[[ Data to use, beginning ]]

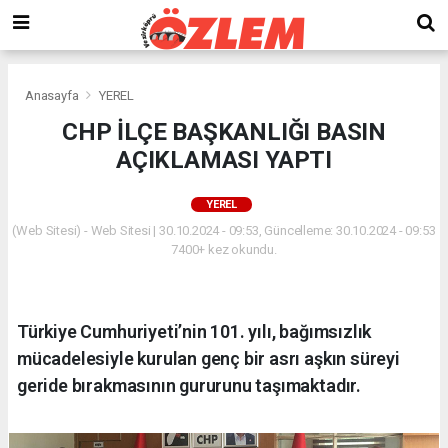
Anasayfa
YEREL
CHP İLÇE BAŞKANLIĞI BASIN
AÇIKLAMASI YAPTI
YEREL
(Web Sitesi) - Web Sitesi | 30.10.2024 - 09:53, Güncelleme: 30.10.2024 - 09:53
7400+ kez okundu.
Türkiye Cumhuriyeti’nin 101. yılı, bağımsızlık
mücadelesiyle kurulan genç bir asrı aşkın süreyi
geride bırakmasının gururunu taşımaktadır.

[[ Data to use, end ]]

What you have to do =
Transcribe exactly, and only, the lines from the one bearing "7400+ kez okundu." through the last line of the entries, counting both.

Result for this task =
7400+ kez okundu.
Türkiye Cumhuriyeti’nin 101. yılı, bağımsızlık
mücadelesiyle kurulan genç bir asrı aşkın süreyi
geride bırakmasının gururunu taşımaktadır.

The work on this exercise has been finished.